Sports

Tests show Semenya a woman: lawyers

Caster Semenya's lawyers said Wednesday in an interview on South African television that gender test results obtained in February show their client can compete as a woman.

Caster Semenya's lawyers have told South African television that gender test results obtained in February show she can compete as a woman.

Semenya's lawyers told the eNews channel Wednesday that her medical team looked at test results following the 2009 world championships and their own tests and concluded that she was clear to compete.

Benedict Phiri of the Dewey and Leboeuf law firm said the 800-metre world champion should have been free to compete since mid-February.

"Caster's medical team have looked at the results from Berlin and South Africa," Phiri said. "And have also conducted their own tests and there was a point in time, I think mid-February, where we got the go-ahead to say we've looked at everything now and based on what we've seen, we believe Caster is entitled to participate in female athletics competitions."

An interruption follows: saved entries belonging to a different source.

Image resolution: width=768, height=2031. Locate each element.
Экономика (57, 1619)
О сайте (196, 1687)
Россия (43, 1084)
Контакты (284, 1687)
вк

Semenya's lawyers said the International Association of Athletics Federations has delayed Semenya's comeback while it evaluates its own results and the lengthy process has frustrated her.

"The fact that she was prohibited or prevented from competing in Stellenbosch [last week] was a big frustration to her," Phiri said, "because as far as she's concerned and as far as everyone around her is concerned, there really is nothing that is stopping her from participating in female athletics competitions."

The world champion's lawyers also told eNews that Semenya would not compete until June because "we didn't want to run a collision course either with Athletics South Africa or the IAAF."

Semenya had threatened legal action against ASA after it prevented her from running at a meet in Stellenbosch, near Cape Town, last week.

"We saw that she had to run under these umbrella bodies at some stage and hence we didn't choose confrontation," Greg Nott, head of Dewey and Leboeuf's South Africa office said.

Athletics' world governing body has said repeatedly it will not comment on Semenya until the case is concluded. The IAAF is expected to release its findings in June.

Semenya's legal team has said the process was causing the teenager "harm and distress."

The IAAF has also refused to confirm or deny Australian media reports that Semenya has both male and female sex organs.

Semenya released a statement through her lawyers Tuesday that said she would now wait for the IAAF to rule on the gender verification tests ordered following her dominant victory, as an 18-year-old, in the 800 in Berlin last August.

She said she would then make her long-awaited return to competition in Spain on June 24.

Semenya also asked her lawyers to seek confirmation from the IAAF that her position would be clarified in early June.

"We have certainly followed up and kept the pressure on the IAAF to say come, we don't want an open-ended situation," Nott told eNews on Wednesday. "We want to close it down so she can go on with her life."